A Caitlin le parece especialmente atrayente la teoría de Liadan sobre la capacidad de entrar en contacto con el mundo vivo de las infestaciones, o sea, nosotros, para mi amargura, según la cual está directamente relacionada con la conciencia sobre el cuerpo que no tenemos, pero que sentimos igualmente. «Como los soldados a los que les han amputado la mano y siguen sintiéndola aunque ya no la tenga, porque sienten un deseo increíblemente intenso de seguir utilizándola», me había dicho Liadan. Y desde que se lo comenté, Caitlin no deja de ejercitar con los dedos entre la hierba cuando cree que no la veo. La comprendo, pues ella es incapaz de tocar objetos sólidos, excepto la vez que consiguió agarrar el tobillo del joven al que quiso ahogar. Espero que no esté pensando en eso cuando trata de evolucionar, pero no le digo nada porque tengo fe en ella.
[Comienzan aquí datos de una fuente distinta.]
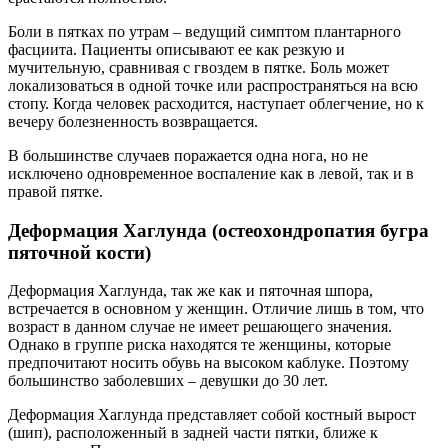
Боли в пятках по утрам – ведущий симптом плантарного
фасциита. Пациенты описывают ее как резкую и
мучительную, сравнивая с гвоздем в пятке. Боль может
локализоваться в одной точке или распространяться на всю
стопу. Когда человек расходится, наступает облегчение, но к
вечеру болезненность возвращается.
В большинстве случаев поражается одна нога, но не
исключено одновременное воспаление как в левой, так и в
правой пятке.
Деформация Хаглунда (остеохондропатия бугра
пяточной кости)
Деформация Хаглунда, так же как и пяточная шпора,
встречается в основном у женщин. Отличие лишь в том, что
возраст в данном случае не имеет решающего значения.
Однако в группе риска находятся те женщины, которые
предпочитают носить обувь на высоком каблуке. Поэтому
большинство заболевших – девушки до 30 лет.
Деформация Хаглунда представляет собой костный вырост
(шип), расположенный в задней части пятки, ближе к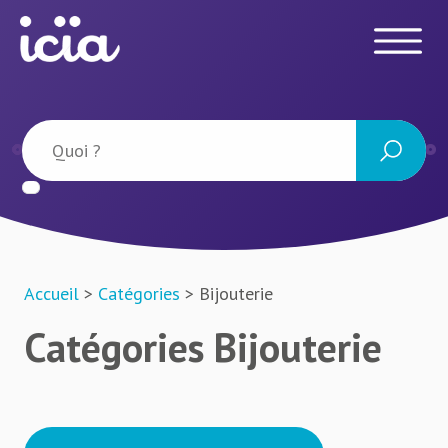
Accueil
>
Catégories
> Bijouterie
Catégories Bijouterie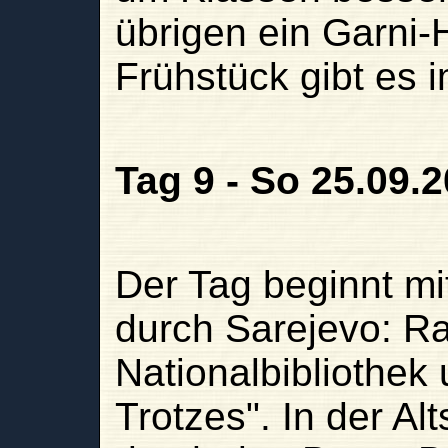
übrigen ein Garni-
Frühstück gibt es i
Tag 9 - So 25.09.
Der Tag beginnt m
durch Sarejevo: R
Nationalbibliothek
Trotzes". In der Al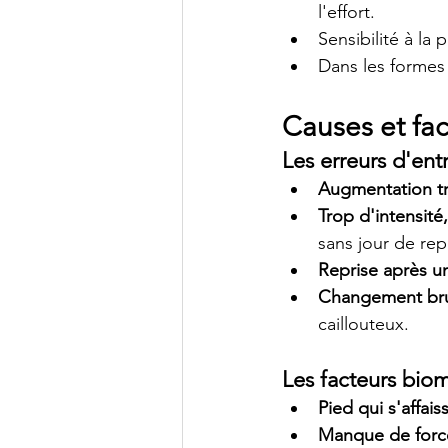
l'effort.
Sensibilité à la 
Dans les formes
Causes et fac
Les erreurs d'en
Augmentation t
Trop d'intensité
sans jour de rep
Reprise après u
Changement bru
caillouteux.
Les facteurs bio
Pied qui s'affais
Manque de force 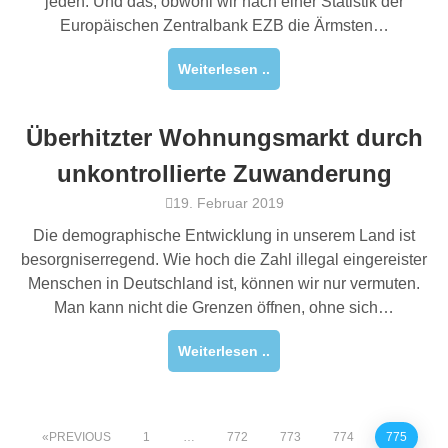
jeden. Und das, obwohl wir nach einer Statistik der
Europäischen Zentralbank EZB die Ärmsten…
Weiterlesen ..
Überhitzter Wohnungsmarkt durch
unkontrollierte Zuwanderung
19. Februar 2019
Die demographische Entwicklung in unserem Land ist
besorgniserregend. Wie hoch die Zahl illegal eingereister
Menschen in Deutschland ist, können wir nur vermuten.
Man kann nicht die Grenzen öffnen, ohne sich…
Weiterlesen ..
PREVIOUS
1
…
772
773
774
775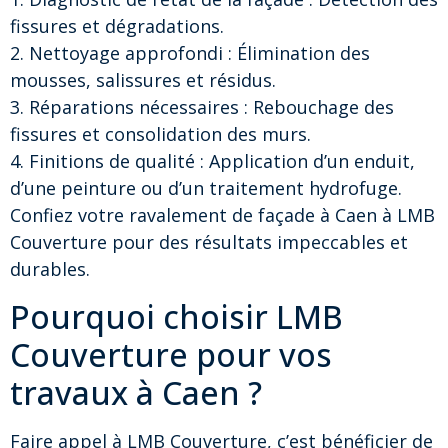
fissures et dégradations.
2. Nettoyage approfondi : Élimination des
mousses, salissures et résidus.
3. Réparations nécessaires : Rebouchage des
fissures et consolidation des murs.
4. Finitions de qualité : Application d’un enduit,
d’une peinture ou d’un traitement hydrofuge.
Confiez votre ravalement de façade à Caen à LMB
Couverture pour des résultats impeccables et
durables.
Pourquoi choisir LMB
Couverture pour vos
travaux à Caen ?
Faire appel à LMB Couverture, c’est bénéficier de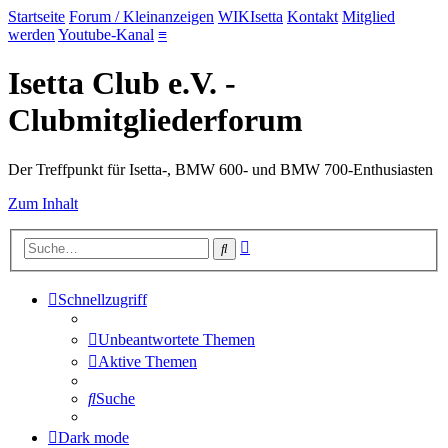
Startseite
Forum / Kleinanzeigen
WIKIsetta
Kontakt
Mitglied
werden
Youtube-Kanal
≡
Isetta Club e.V. -
Clubmitgliederforum
Der Treffpunkt für Isetta-, BMW 600- und BMW 700-Enthusiasten
Zum Inhalt
Erweiterte
Suche
Suche
Schnellzugriff
Unbeantwortete Themen
Aktive Themen
Suche
Dark mode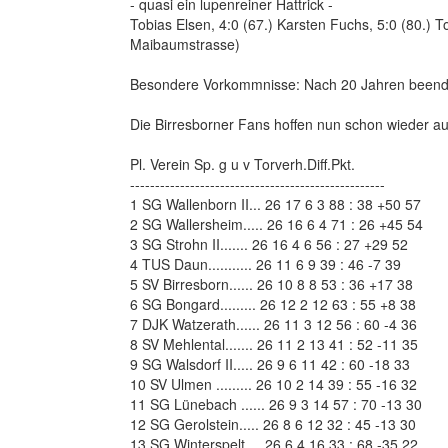
- quasi ein lupenreiner Hattrick -
Tobias Elsen, 4:0 (67.) Karsten Fuchs, 5:0 (80.) T
Maibaumstrasse)
Besondere Vorkommnisse: Nach 20 Jahren beendet 
Die Birresborner Fans hoffen nun schon wieder au
Pl. Verein Sp. g u v Torverh.Diff.Pkt.
---------------------------------------------------
1 SG Wallenborn II... 26 17 6 3 88 : 38 +50 57
2 SG Wallersheim..... 26 16 6 4 71 : 26 +45 54
3 SG Strohn II....... 26 16 4 6 56 : 27 +29 52
4 TUS Daun........... 26 11 6 9 39 : 46 -7 39
5 SV Birresborn...... 26 10 8 8 53 : 36 +17 38
6 SG Bongard......... 26 12 2 12 63 : 55 +8 38
7 DJK Watzerath...... 26 11 3 12 56 : 60 -4 36
8 SV Mehlental....... 26 11 2 13 41 : 52 -11 35
9 SG Walsdorf II..... 26 9 6 11 42 : 60 -18 33
10 SV Ulmen ......... 26 10 2 14 39 : 55 -16 32
11 SG Lünebach ...... 26 9 3 14 57 : 70 -13 30
12 SG Gerolstein..... 26 8 6 12 32 : 45 -13 30
13 SG Winterspelt.... 26 6 4 16 33 : 68 -35 22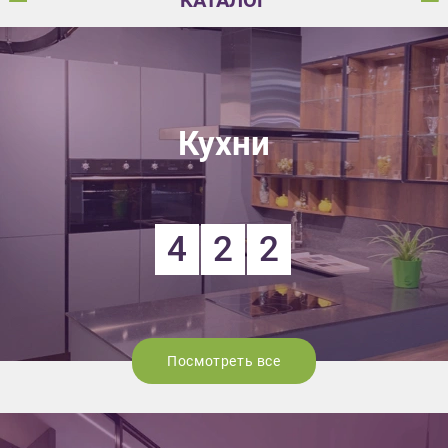
КАТАЛОГ
Кухни
4
2
2
Посмотреть все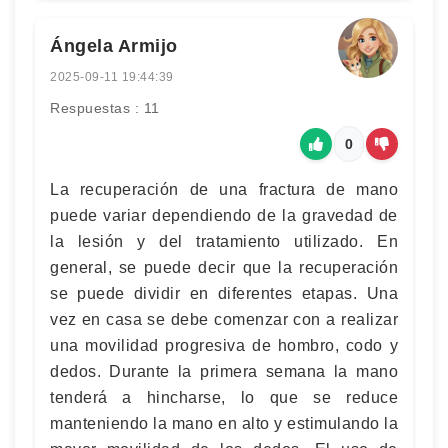
Ángela Armijo
2025-09-11 19:44:39
Respuestas : 11
0
La recuperación de una fractura de mano
puede variar dependiendo de la gravedad de
la lesión y del tratamiento utilizado. En
general, se puede decir que la recuperación
se puede dividir en diferentes etapas. Una
vez en casa se debe comenzar con a realizar
una movilidad progresiva de hombro, codo y
dedos. Durante la primera semana la mano
tenderá a hincharse, lo que se reduce
manteniendo la mano en alto y estimulando la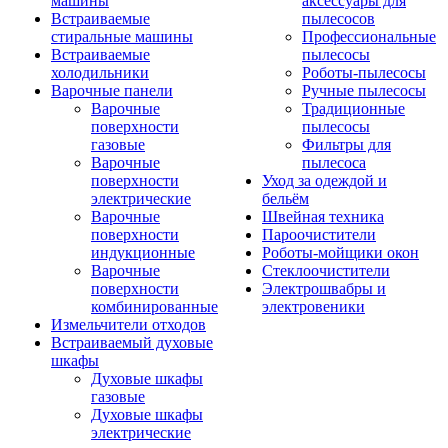
машины
аксессуары для
Встраиваемые
пылесосов
стиральные машины
Профессиональные
Встраиваемые
пылесосы
холодильники
Роботы-пылесосы
Варочные панели
Ручные пылесосы
Варочные
Традиционные
поверхности
пылесосы
газовые
Фильтры для
Варочные
пылесоса
поверхности
Уход за одеждой и
электрические
бельём
Варочные
Швейная техника
поверхности
Пароочистители
индукционные
Роботы-мойщики окон
Варочные
Стеклоочистители
поверхности
Электрошвабры и
комбинированные
электровеники
Измельчители отходов
Встраиваемый духовые
шкафы
Духовые шкафы
газовые
Духовые шкафы
электрические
Yo a cambio le explico cosas que Liadan quiere saber, como si nos damos cuenta de que pasa el tiempo. Sin duda está pensando en Bobby, que se pasa los días frente al restaurante. Y es que para nosotros el tiempo es algo superfluo, si no nos atamos al mundo.
Cuando llega al viernes, mi alegría se evapora, dejándome con una honda sensación de soledad, casi desesperada que hacía siglos que había olvidado. Liadan no volverá hasta el lunes, y yo no puedo acompañarla allí donde ella va. Y eso me duele.
—¿Qué vas a hacer este fin de semana? —le pregunto.
Liadan hace un mohín.
—Aithne y yo tenemos que pensar seriamente en el tema de nuestro trabajo de historia. Ojalá pudieras conocer a Aithne. Le he hablado mucho de ti. No te preocupes —me dice cuando las luces titilan—. Nunca vendrá para tratar de conocerte. A la misma hora en que tú y yo hablamos aquí, ella está hablando por teléfono con su novio, Brian. Créeme, no cambiaría su llamada diaria por conocer a un universitario adicto a las bibliotecas.
De pronto Liadan se calla y se me queda mirando fijamente, con una expresión indescifrable. Lo que pasa por su mente siempre es un misterio, pero lo que pueda haber razonado ahora me aterra. Quizás el hecho de que nunca pueda llegar a conocer a su amiga le ha hecho darse cuenta de la situación en la que está, o quizás ya se ha percatado de que pronto, con el fin de curso, nos separaremos para siempre. El embrujo tenía que romperse tarde o temprano, aunque esperaba que fuera algo más tarde y disfrutar de ella un poco más.
—¿Qué pasa? —le pregunto con suavidad.
—¡Tú podrías ayudarnos con el trabajo de historia! —dice, y su rostro se ilumina—. Bueno, tú has vivido la Historia, ¿no? Podrías darnos alguna pista.
Eso sí que no me lo esperaba, y siento una oleada cálida de ternura hacia ella.
—Claro —le digo—. Tú sólo pregunta.
Me sonríe, y me siento feliz de nuevo sabiendo que el embrujo durará todavía un poquito más. Ojalá fuera para siempre, para toda la eternidad.